At UK-based fabricator Lasershape, RADAN has evolved from a nesting tool into the production engine behind Hyperlight, the company’s 24/7 automated quoting and order platform. 

Hyperlight removes manual interaction from part import, geometry validation, and nesting, allowing customers to receive instant, production-aligned quotes at any time of day. Crucially, those quotes are not theoretical estimates. They are driven directly by RADAN’s validated nesting logic and enhanced by operational rules that reflect real-world machine performance. 

“We needed the basics to be absolutely bulletproof,” said Jason George, Managing Director at Lasershape. “If you’re going to have code talk to the system and get an answer back, it has to be right every time.” 

By automating part validation, geometry clean-up, and nesting through RADAN’s API, Lasershape has stabilised quoting and planning across the business. Material waste has reduced by approximately 15%, profiling times for 3mm aluminium sheets have improved significantly, and quoting capacity has moved from manual office hours to continuous availability. 

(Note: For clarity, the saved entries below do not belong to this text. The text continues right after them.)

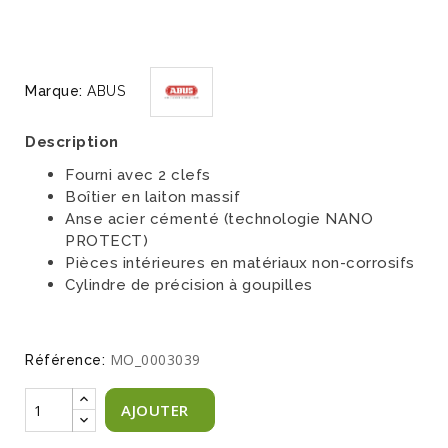
Marque:
ABUS
Description
Fourni avec 2 clefs
Boîtier en laiton massif
Anse acier cémenté (technologie NANO
PROTECT)
Pièces intérieures en matériaux non-corrosifs
Cylindre de précision à goupilles
MO_0003039
Référence:
AJOUTER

Importantly, the objective was not workforce reduction, but margin protection through consistency: “We want to grow, but not by getting our people to do more work, faster,” George added. “We want to grow by letting people focus on where they add the most value. What we’re trying to do is automate the processes that can be automated and then put people where they belong, providing value.” 

By stabilising preparation and quoting, Lasershape has strengthened its ability to accept work with confidence, protecting profitability while redeploying skilled people to higher-value engineering activity. 

“What Lasershape demonstrates is how preparation software becomes the foundation for scalable digital services,” said Körner. “When the underlying engine is reliable, manufacturers can build confidently on top of it, whether that’s automation, quoting or new customer models.” 

Looking ahead 

As RADAN enters its sixth decade, development continues to focus on practical priorities that reflect modern fabrication realities: automation that removes repetitive preparation effort, stronger traceability to support repeatable production, and workflow support for increasingly complex punching, profiling, and bending environments. 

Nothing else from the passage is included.